Он встал и подошел к окну. Несколько дней назад, когда отряд Ламычева был переброшен на левый фланг, ближе к Волге, в Тундутовские горы возле Бекетовки, Ламычева взяло беспокойство, причину которого он и сам толком не понимал: то ли это было от близости сальцев, то ли участок казался ему ответственным, то ли, наконец, он сам утомился, но, как бы то ни было, он категорически потребовал через Пархоменко пролетаризации своей части, которой, как писал он, «требуются разборчивые и достойные моего доверия рабочие». Политотдел его части пополнили несколькими коммунистами, а от себя Пархоменко направил четырех своих ординарцев и в том числе Василия Гайворона, которого Ламычев не особенно долюбливал: не потому, что он был плох в бою, а потому, что был мало почтителен к тестю. Сейчас Ламычеву хотелось пожаловаться на Гайворона. После захвата батареи произошел у Ламычева с ним сильный спор. Царицын присылал мало снарядов, и Ламычев утверждал, что снарядов не присылают на его участок из-за малого к нему уважения, а Гайворон говорил, что раз не шлют снарядов, то уважение тут ни при чем, просто снаряды, а может быть, и батареи даже, понадобятся в другом месте. Ламычев рассвирепел. Он не понимал, как его зять мог допустить мысль, что батарея когда-либо могла бы быть отделена от ламычевской части. А еще хуже было то, что Лиза оказалась на стороне мужа. И тогда Ламычев написал в Военный совет то, что показалось ему ясным с первого же дня, как он приехал к Тундутовским горам, а в особенности было ясно теперь. Пехотинцев, по его мнению, можно оставить возле Тундутовских гор, а кавалеристов вместе с батареей и под командой его, Ламычева, необходимо послать вдоль левого берега Дона в тыл генералу Мамонтову, который наступает на центр советских войск. Получалось очень ловко: он и Гайворона, зятя своего, не обижал, оставляя его с пехотой, а с другой стороны, когда бы он сам двинулся вперед с артиллерией, то, естественно, ему дали бы снаряды. Ехал ли он по полю, шагал ли он по комнате, пил ли за столом чай, он все время с большой гордостью твердил про себя начальные строки письма: «Глубокоуважаемый старший товарищ Сталин. Во-первых, считаю долгом своим доложить, что какой мне толк стоять возле Тундутовских гор, когда я могу с успехом идти вдоль левого берега Дона…» И сейчас, стоя у окна, он читал эти начальные строки письма.
– А у тебя, Терентий Саввич, в Военном совете дела нету?
– Как нету? – сказал Ламычев, с удовольствием предвкушая свой ответ, и, прищурив глаза, посмотрел на Пархоменко.

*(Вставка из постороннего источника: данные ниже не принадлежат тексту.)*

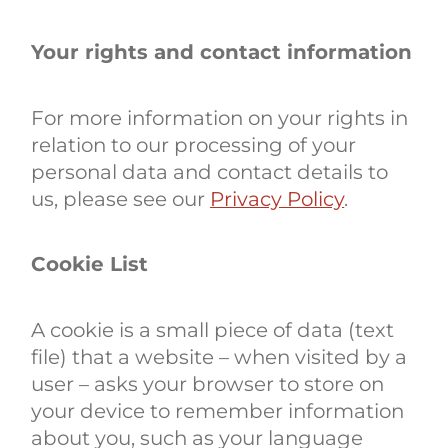
Your rights and contact information
For more information on your rights in
relation to our processing of your
personal data and contact details to
us, please see our
Privacy Policy
.
Cookie List
A cookie is a small piece of data (text
file) that a website – when visited by a
user – asks your browser to store on
your device to remember information
about you, such as your language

– За снарядами приехал? – спросил тот.
И Ламычев сказал то, что он приготовился сказать уже давно:
– И не за снарядами, а Сталин вызвал меня по моему предложению.
Глава двадцать четвертаяТот же товарищ, который ночью передавал Пархоменко поручение Военного совета о ненужных военспецах, успел сообщить ему начало письма, отправленного вчера Сталиным к Ленину. В письме говорилось о том, что военное руководство СКВО совершенно расстроило хозяйство армии и вновь созданному Военному совету пришлось все налаживать сначала, отменять нелепые приказы и, кое-как исправив фронт, повести наступление от центра на станцию Калач. Наступление повели, полагая, что северные участки фронта хотя и негодны для наступления, но могут быть обеспечены от разгрома. Однако оказалось, что когда кадеты перешли ответно в наступление, то они смогли довольно быстро отодвинуть северные участки назад, а отдельные белоказачьи части уже пытаются пробиться к Волге, чтобы прервать сообщение Царицына с центром, – одновременно и по железной дороге и по Волге…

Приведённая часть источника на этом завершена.